The Calemines subsequently amended their complaint, adding new claims that alleged that the association breached its duty to maintain the common areas in good repair as outlined in the CC&Rs. They sought a permanent mandatory injunction directing the association to conduct immediate, effective and permanent repair to the common area adjacent to and surrounding their unit, so as to permanently prevent future water intrusion into their unit and the damage resulting therefrom and enjoining the association from continuing to violate the mandatory provisions that required them to affect the repairs. The association again denied the allegations.

During discovery, testing conducted by experts revealed that initial construction of the condominiums was defective in that a below-grade drain was installed upside down at the wrong depth. The defect allowed water to seep under the retaining wall and concrete slab into the garage and bonus room area when the soil outside the Calemines’ building became saturated. The work necessary to correct the defect would take about six months to complete and was described as a major project that would involve removing landscape and hardscape. Estimates for the cost of the work ranged from $270,000 to $429,000 without any guarantee that further water intrusion would be prevented. Estimates for the additional cost to repair the interior of the Calemines’ condominium ranged from $33,000 to $45,000.

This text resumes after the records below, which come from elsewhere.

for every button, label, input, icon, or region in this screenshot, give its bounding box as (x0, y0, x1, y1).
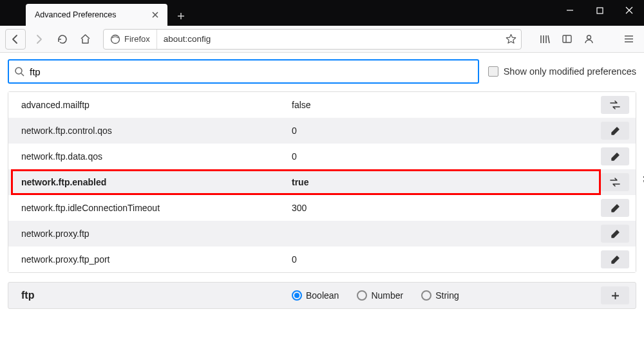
library-icon[interactable] (535, 29, 555, 50)
radio-label: Boolean (306, 290, 339, 301)
browser-tab[interactable]: Advanced Preferences (26, 4, 167, 26)
checkbox-icon (488, 66, 498, 77)
new-tab-button[interactable] (171, 6, 191, 26)
tab-close-icon[interactable] (149, 9, 161, 21)
edit-button[interactable] (601, 199, 629, 217)
radio-icon (292, 290, 302, 301)
add-pref-row: ftp BooleanNumberString (8, 282, 636, 309)
edit-button[interactable] (601, 147, 629, 165)
pref-name: network.ftp.data.qos (8, 151, 292, 162)
add-pref-type-radios: BooleanNumberString (292, 290, 459, 301)
radio-icon (357, 290, 367, 301)
svg-rect-0 (597, 8, 603, 14)
pref-search-box[interactable] (8, 59, 479, 84)
home-button[interactable] (75, 29, 95, 50)
pref-value: 0 (292, 254, 601, 265)
radio-label: Number (371, 290, 403, 301)
pref-row[interactable]: network.ftp.data.qos0 (8, 144, 636, 169)
pref-value: true (292, 177, 601, 187)
add-pref-name: ftp (8, 290, 292, 301)
show-modified-checkbox[interactable]: Show only modified preferences (488, 66, 636, 77)
prefs-table: advanced.mailftpfalsenetwork.ftp.control… (8, 91, 636, 273)
type-radio-string[interactable]: String (421, 290, 459, 301)
pref-row[interactable]: advanced.mailftpfalse (8, 92, 636, 118)
pref-row[interactable]: network.proxy.ftp_port0 (8, 247, 636, 272)
reload-button[interactable] (52, 29, 72, 50)
pref-name: advanced.mailftp (8, 100, 292, 110)
nav-toolbar: Firefox about:config (0, 26, 644, 53)
pref-name: network.proxy.ftp (8, 228, 292, 239)
toggle-button[interactable] (601, 173, 629, 191)
titlebar: Advanced Preferences (0, 0, 644, 26)
svg-point-4 (587, 35, 591, 39)
pref-name: network.ftp.enabled (8, 177, 292, 187)
pref-name: network.ftp.control.qos (8, 126, 292, 136)
pref-row[interactable]: network.proxy.ftp (8, 221, 636, 247)
about-config-content: Show only modified preferences advanced.… (0, 53, 644, 315)
pref-row[interactable]: network.ftp.idleConnectionTimeout300 (8, 195, 636, 221)
pref-value: 300 (292, 203, 601, 213)
hamburger-menu-icon[interactable] (618, 29, 639, 50)
pref-row[interactable]: network.ftp.enabledtrue (8, 169, 636, 195)
window-close-button[interactable] (614, 0, 644, 21)
search-icon (14, 66, 24, 77)
url-text: about:config (157, 34, 500, 44)
pref-value: 0 (292, 151, 601, 162)
edit-button[interactable] (601, 250, 629, 268)
account-icon[interactable] (578, 29, 599, 50)
pref-name: network.ftp.idleConnectionTimeout (8, 203, 292, 213)
pref-name: network.proxy.ftp_port (8, 254, 292, 265)
bookmark-star-icon[interactable] (500, 33, 521, 44)
sidebar-icon[interactable] (556, 29, 577, 50)
radio-label: String (435, 290, 459, 301)
radio-icon (421, 290, 431, 301)
type-radio-number[interactable]: Number (357, 290, 403, 301)
svg-line-6 (21, 73, 24, 76)
minimize-button[interactable] (555, 0, 585, 21)
identity-label: Firefox (124, 34, 150, 44)
firefox-icon (110, 34, 120, 44)
pref-row[interactable]: network.ftp.control.qos0 (8, 118, 636, 144)
pref-search-input[interactable] (24, 66, 473, 77)
edit-button[interactable] (601, 225, 629, 243)
svg-point-5 (15, 68, 22, 74)
identity-box[interactable]: Firefox (104, 30, 157, 49)
forward-button (28, 29, 49, 50)
show-modified-label: Show only modified preferences (504, 66, 636, 77)
pref-value: false (292, 100, 601, 110)
maximize-button[interactable] (585, 0, 614, 21)
back-button[interactable] (5, 29, 26, 50)
svg-rect-2 (563, 35, 571, 42)
window-controls (555, 0, 644, 26)
pref-value: 0 (292, 126, 601, 136)
edit-button[interactable] (601, 122, 629, 140)
toggle-button[interactable] (601, 96, 629, 114)
tab-title: Advanced Preferences (35, 10, 149, 19)
add-pref-button[interactable] (601, 286, 629, 304)
url-bar[interactable]: Firefox about:config (103, 29, 522, 50)
type-radio-boolean[interactable]: Boolean (292, 290, 339, 301)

The trial court ruled in favor of the association and found that the Calemines failed to offer evidence of damages to support their claims that they were entitled to injunctive relief. Applying the rule of judicial deference defined in Lamden v. La Jolla Shores Clubdominium Homeowners Association, 21 Cal. 4th 249, 87 Cal. Rptr. 2d 237, 980 P.2d 940 (1999), the trial court found that the Calemines failed to offer evidence of damages to support their tort claims and to establish a right to enjoin the association’s reasonable and good faith decision. The court noted that the history of prior repairs demonstrated the association’s sincere desire to solve the problem. The trial court also determined that the decision whether to provide any additional waterproofing was a decision best left to the discretion of the board. The Calemines appealed.

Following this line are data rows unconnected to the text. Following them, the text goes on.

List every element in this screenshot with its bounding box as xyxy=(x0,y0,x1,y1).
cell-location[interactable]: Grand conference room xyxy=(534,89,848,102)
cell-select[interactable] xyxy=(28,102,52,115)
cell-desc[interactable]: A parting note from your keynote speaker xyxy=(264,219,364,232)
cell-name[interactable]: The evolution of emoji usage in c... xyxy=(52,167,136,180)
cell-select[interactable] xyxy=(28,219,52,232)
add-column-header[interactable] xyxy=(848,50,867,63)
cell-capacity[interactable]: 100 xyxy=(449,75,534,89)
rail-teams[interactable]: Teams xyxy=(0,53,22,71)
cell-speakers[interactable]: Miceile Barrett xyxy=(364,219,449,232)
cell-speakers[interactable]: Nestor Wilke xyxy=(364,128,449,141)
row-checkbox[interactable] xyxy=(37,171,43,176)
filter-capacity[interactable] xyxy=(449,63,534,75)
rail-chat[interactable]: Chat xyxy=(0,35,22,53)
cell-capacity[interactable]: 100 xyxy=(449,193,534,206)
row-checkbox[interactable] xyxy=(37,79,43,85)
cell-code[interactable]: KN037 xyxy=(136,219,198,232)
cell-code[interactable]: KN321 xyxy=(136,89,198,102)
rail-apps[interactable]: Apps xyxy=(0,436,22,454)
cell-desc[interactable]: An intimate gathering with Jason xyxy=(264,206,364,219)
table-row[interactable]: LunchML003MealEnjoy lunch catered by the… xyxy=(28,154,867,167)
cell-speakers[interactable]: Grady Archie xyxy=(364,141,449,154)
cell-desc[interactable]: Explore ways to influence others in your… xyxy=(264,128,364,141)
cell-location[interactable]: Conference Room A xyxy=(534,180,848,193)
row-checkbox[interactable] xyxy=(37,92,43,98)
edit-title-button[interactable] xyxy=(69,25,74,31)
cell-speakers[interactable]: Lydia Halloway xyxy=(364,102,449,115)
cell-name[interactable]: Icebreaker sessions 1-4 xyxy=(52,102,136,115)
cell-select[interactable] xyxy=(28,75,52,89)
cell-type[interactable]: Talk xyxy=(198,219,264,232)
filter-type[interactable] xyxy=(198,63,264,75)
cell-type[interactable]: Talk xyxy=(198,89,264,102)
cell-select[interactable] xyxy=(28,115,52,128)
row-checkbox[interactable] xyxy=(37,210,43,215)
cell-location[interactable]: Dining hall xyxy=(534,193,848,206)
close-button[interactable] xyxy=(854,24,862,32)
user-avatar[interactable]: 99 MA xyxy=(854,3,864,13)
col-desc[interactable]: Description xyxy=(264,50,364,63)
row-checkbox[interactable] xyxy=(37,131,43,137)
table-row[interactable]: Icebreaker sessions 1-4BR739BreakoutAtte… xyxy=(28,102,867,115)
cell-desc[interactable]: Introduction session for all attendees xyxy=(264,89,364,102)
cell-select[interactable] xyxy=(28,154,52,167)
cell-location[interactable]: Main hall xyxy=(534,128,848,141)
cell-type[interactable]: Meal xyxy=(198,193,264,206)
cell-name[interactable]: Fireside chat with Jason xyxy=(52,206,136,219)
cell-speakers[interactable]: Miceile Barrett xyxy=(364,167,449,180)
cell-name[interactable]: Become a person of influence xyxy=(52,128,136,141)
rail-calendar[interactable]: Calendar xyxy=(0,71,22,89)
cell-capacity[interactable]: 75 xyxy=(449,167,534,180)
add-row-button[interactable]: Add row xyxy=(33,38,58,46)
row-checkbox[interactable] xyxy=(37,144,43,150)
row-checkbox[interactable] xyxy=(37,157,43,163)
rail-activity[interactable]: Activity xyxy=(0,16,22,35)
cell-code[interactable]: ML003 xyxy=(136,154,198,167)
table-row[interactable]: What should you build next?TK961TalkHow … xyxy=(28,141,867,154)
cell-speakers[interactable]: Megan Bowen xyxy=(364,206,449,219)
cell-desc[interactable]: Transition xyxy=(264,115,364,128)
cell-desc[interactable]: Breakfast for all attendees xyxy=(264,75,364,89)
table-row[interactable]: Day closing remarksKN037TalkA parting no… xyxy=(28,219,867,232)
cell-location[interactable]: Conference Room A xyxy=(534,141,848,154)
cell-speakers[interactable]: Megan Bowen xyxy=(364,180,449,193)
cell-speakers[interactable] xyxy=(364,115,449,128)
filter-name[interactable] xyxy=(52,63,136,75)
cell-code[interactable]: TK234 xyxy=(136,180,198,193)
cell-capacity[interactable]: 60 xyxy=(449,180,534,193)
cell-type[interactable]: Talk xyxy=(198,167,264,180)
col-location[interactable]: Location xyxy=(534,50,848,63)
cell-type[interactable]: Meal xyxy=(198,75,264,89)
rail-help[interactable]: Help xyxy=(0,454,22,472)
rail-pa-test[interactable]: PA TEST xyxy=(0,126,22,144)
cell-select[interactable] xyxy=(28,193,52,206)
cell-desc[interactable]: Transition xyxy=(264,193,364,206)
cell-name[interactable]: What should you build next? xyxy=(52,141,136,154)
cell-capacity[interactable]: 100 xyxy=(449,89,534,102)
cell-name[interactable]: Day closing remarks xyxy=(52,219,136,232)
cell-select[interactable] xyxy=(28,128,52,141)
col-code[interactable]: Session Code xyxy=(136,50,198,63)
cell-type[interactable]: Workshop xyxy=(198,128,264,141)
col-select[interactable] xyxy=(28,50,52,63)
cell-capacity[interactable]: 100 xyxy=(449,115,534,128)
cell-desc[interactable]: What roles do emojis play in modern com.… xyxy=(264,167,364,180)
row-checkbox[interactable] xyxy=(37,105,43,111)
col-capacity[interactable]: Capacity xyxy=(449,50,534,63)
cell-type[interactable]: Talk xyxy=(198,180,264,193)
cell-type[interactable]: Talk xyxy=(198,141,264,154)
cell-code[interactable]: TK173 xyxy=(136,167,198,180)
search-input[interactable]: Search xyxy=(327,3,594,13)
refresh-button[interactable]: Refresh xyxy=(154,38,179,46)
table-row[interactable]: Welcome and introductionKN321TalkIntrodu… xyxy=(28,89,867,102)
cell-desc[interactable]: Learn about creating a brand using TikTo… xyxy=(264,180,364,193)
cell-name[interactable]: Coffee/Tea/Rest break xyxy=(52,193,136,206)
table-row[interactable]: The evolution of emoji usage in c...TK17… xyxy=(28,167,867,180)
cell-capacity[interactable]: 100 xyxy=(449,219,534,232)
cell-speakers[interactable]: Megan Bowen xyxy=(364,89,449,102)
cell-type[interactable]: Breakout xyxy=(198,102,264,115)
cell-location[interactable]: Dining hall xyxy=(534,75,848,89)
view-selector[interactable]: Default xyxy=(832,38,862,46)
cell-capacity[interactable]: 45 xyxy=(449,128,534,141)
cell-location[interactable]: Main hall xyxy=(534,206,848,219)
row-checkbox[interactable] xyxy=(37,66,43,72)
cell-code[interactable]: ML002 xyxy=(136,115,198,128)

In their appeal, the Calemines argued that the trial court improperly applied Lamden in deferring to the association’s decision to require individual homeowners to correct further water intrusion problems. They contended that even if the case were applicable, the court should have issued an injunction requiring the association to undertake action to alleviate further water damage as its duty to maintain the condominium common areas. The appeals court found no merit in these arguments.
The court of appeals noted that the CC&Rs imposed a duty of maintaining, operating and managing the common areas of the condominium. In Lamden, the California Supreme Court adopted a rule of judicial deference to community association board decision-making to apply when owners in common interest communities seek to litigate maintenance decisions entrusted to the discretion of the board. That precedent established that:

[W]here a duly constituted community association board, upon reasonable investigation, in good faith and with regard for the best interests of the community association and its members, exercises discretion within the scope of its authority under relevant statute, covenants and restrictions to select among means for discharging an obligation to maintain and repair a development’s common areas, courts should defer to the board’s authority and presumed expertise.
The appeals court saw no basis to disturb the trial court’s conclusion that the members of the association’s board appeared sincerely interested in the well-being of the association membership as a whole and seriously grappled with their decision not to fund further repairs through levy of a special assessment. It rejected the Calemines’ argument that Lamden did not apply.

The appeals court cited California case law that stresses that someone who purchases a unit in a common interest community, having knowledge of the power of its owners association, accepts a risk that the association’s power may be used in a way that harms that individual for the benefit of the community.

The appeals court affirmed the trial court’s judgment.